Избитый мужчина оказался таксистом-частником, родом из Средней Азии, а парни – его пассажирами. Всхлипывая и сплевывая кровь, которой наполнялся рот, он поведал, что взял их на Шаболовке и привез сюда, а платить они не стали, и вместо этого принялись оскорблять, за шиворот выволокли из машины и повалили на землю. Таксист рассказывал еще что-то, но Лора не могла разобрать, из-за пары выбитых зубов его дикция пострадала, а знание русского языка и без того, видно, не славилось совершенством. Наконец он поднялся на ноги, покачиваясь, как пьяный.

– Я сейчас полицию вызову! Хулиганы! – вдруг угрожающе прокаркали откуда-то с верхних этажей. Сева задрал голову, и лицо его стало неожиданно свирепым.

– Давно пора! – проорал он.

Окно с грохотом захлопнулось.

– Где ваша бдительность, когда она действительно нужна, добрые вы люди… – в сердцах выпалил Сева уже тише, но с не меньшим пылом.

Поверхностный осмотр таксиста не показал серьезных повреждений. Более того, когда прошел первый шок, мужчина начал рассыпаться в благодарностях, и сливовые глаза его увлажнились.
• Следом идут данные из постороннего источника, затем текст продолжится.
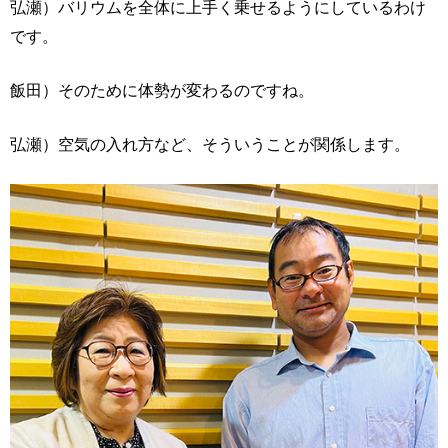
弘瀬）バリウムを全体に上手く乗せるようにしているわけ
です。
飯田）そのために体勢が変わるのですね。
弘瀬）空気の入れ方など、そういうことが関係します。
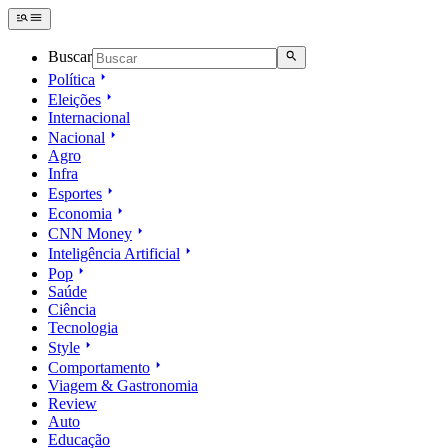
Buscar
Política
Eleições
Internacional
Nacional
Agro
Infra
Esportes
Economia
CNN Money
Inteligência Artificial
Pop
Saúde
Ciência
Tecnologia
Style
Comportamento
Viagem & Gastronomia
Review
Auto
Educação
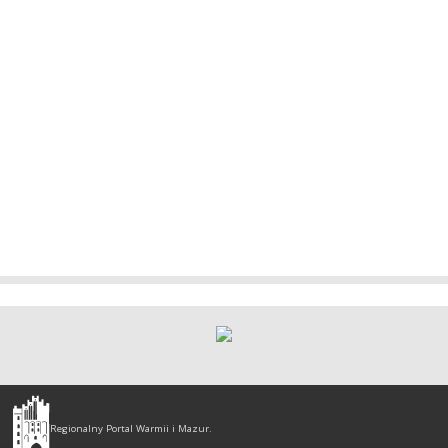
Olsztyn
-
Regionalny Portal Warmii i Mazur.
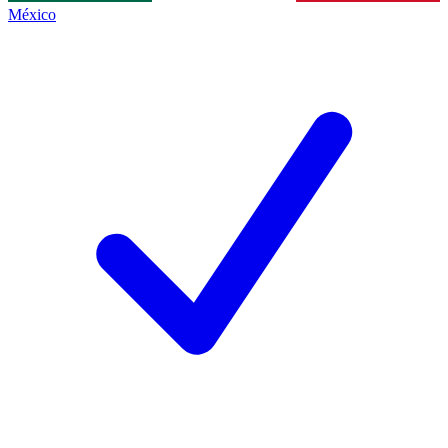
México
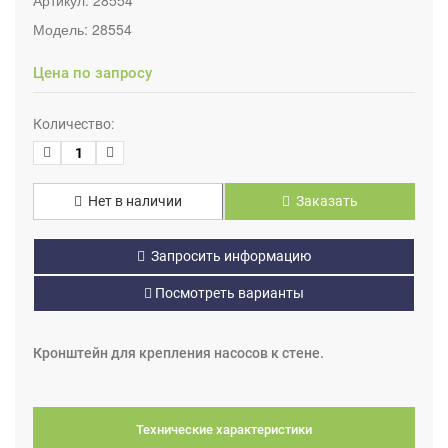
Модель:
28554
Цена по запросу
Количество:
Нет в наличии
Заказать
Запросить информацию
Посмотреть варианты
Кронштейн для крепления насосов к стене.
Технические характеристики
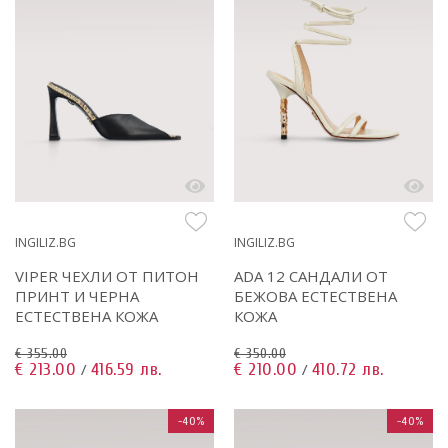
INGILIZ.BG
INGILIZ.BG
ADA 12 САНДАЛИ ОТ
VIPER ЧЕХЛИ ОТ ПИТОН
БЕЖОВА ЕСТЕСТВЕНА
ПРИНТ И ЧЕРНА
КОЖА
ЕСТЕСТВЕНА КОЖА
€ 350.00
€ 355.00
€ 210.00
410.72 лв.
€ 213.00
416.59 лв.
/
/
-40%
-40%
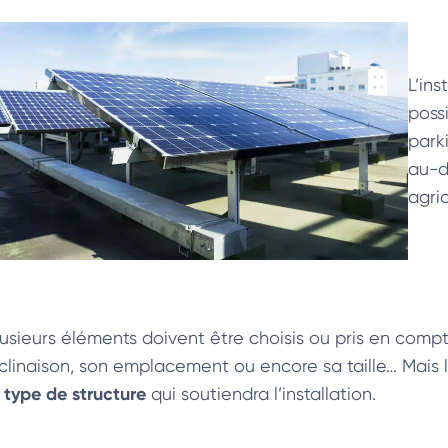
L’ins
possi
park
au-d
agric
lusieurs éléments doivent être choisis ou pris en compt
nclinaison, son emplacement ou encore sa taille… Mais 
type de structure
e
qui soutiendra l’installation.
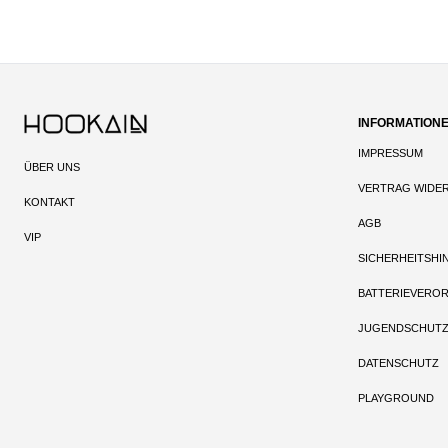
INFORMATION
IMPRESSUM
ÜBER UNS
VERTRAG WIDE
KONTAKT
AGB
VIP
SICHERHEITSHI
BATTERIEVERO
JUGENDSCHUT
DATENSCHUTZ
PLAYGROUND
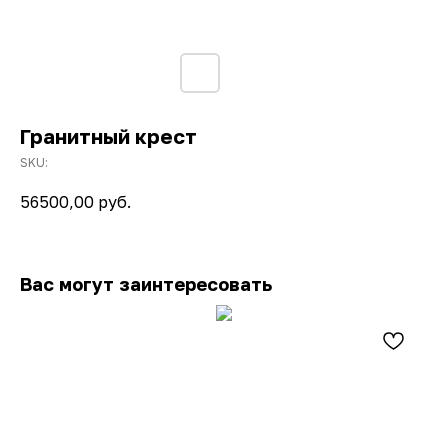
Гранитный крест
SKU:
56500,00
руб.
Вас могут заинтересовать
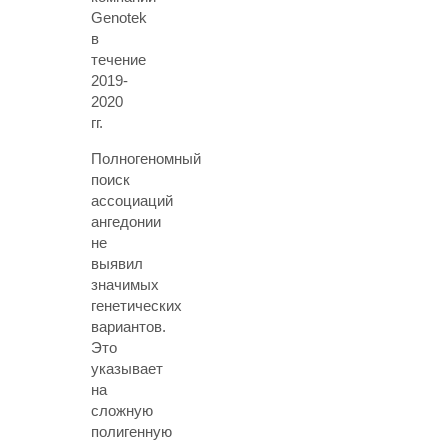
Genotek
в
течение
2019-
2020
гг.
Полногеномный
поиск
ассоциаций
ангедонии
не
выявил
значимых
генетических
вариантов.
Это
указывает
на
сложную
полигенную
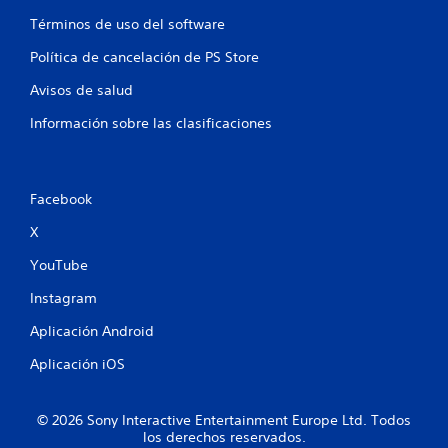
Términos de uso del software
Política de cancelación de PS Store
Avisos de salud
Información sobre las clasificaciones
Facebook
X
YouTube
Instagram
Aplicación Android
Aplicación iOS
© 2026 Sony Interactive Entertainment Europe Ltd. Todos
los derechos reservados.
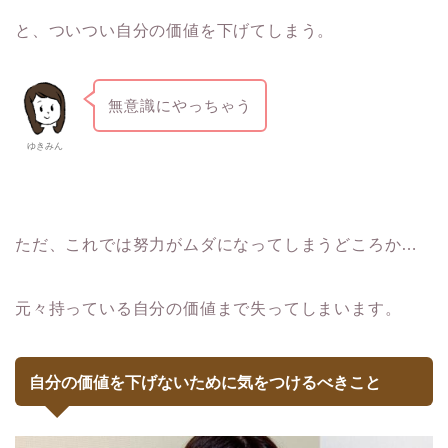
と、ついつい自分の価値を下げてしまう。
無意識にやっちゃう
ゆきみん
ただ、これでは努力がムダになってしまうどころか…
元々持っている自分の価値まで失ってしまいます。
自分の価値を下げないために気をつけるべきこと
– Ничего, брат, не надо, – отмахивался Сева.

Лора собиралась везти мужчину к врачу, но тот испугался, замахал руками, и тогда она сообразила, что страховки у него, конечно, нет, а возможно, и регистрации.

– Тогда хоть в аптеку?

– Аптека – можно, – согласился таксист робко.
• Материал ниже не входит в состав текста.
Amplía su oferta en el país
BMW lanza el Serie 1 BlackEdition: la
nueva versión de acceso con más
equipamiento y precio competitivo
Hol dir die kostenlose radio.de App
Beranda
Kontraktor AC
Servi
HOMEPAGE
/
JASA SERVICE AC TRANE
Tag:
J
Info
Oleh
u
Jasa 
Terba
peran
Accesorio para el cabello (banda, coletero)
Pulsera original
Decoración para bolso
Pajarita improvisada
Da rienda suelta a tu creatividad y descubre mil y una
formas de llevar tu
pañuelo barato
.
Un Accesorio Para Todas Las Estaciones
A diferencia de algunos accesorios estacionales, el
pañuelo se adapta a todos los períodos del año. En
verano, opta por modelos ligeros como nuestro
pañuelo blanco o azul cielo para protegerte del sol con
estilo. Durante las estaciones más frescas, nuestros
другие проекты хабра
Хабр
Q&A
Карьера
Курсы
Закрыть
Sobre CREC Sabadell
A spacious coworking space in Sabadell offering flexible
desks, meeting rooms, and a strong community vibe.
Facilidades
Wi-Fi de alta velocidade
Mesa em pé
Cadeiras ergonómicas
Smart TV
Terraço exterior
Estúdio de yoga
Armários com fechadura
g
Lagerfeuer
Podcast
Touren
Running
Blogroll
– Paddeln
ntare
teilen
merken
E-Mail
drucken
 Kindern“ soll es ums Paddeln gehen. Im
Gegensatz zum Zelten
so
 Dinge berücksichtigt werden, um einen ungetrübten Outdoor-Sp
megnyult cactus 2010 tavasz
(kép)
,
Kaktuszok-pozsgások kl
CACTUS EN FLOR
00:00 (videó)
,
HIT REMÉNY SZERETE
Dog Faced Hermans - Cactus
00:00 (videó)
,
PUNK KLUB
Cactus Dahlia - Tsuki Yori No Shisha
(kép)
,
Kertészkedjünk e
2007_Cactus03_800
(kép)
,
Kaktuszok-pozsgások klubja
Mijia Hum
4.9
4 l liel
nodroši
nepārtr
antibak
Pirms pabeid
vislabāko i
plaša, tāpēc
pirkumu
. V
Лора уговорила его сесть назад и предоставить ей возможность рулить. Сева устроился на соседнем с ней сиденье.

Теперь, когда острота момента уже отступала, Лору настигало удивление. Похоже, она и правда готова была драться с этими парнями. Прекрасно понимая, что не сможет их одолеть. Такая была отчаянность в ее решимости, что это даже пугало. А если бы случилось что-то серьезное?.. Хотя… Какая разница, сама она давно уже лишь пародия на человека, никто о ней не печется. Вполне предсказуемый мог быть итог. В подворотне. И поделом ей…

Странно, однако, что Сева тоже был готов идти до конца. При всей своей благонадежности и положительности он представился на мгновение ловкачом с Хитровки[5], лихим, резким и опасным, как бритва, готовым без промедления ввязаться в потасовку. Не хватало лишь картуза, жилета на алой подкладке и скрипучих сапог. Какой внутренний зов так влек его к драке, что он даже не попытался избежать ее? Так не похоже на осторожничающих горожан… Не будь у Лоры свистка, сейчас они бы зализывали раны втроем. И это еще в лучшем случае.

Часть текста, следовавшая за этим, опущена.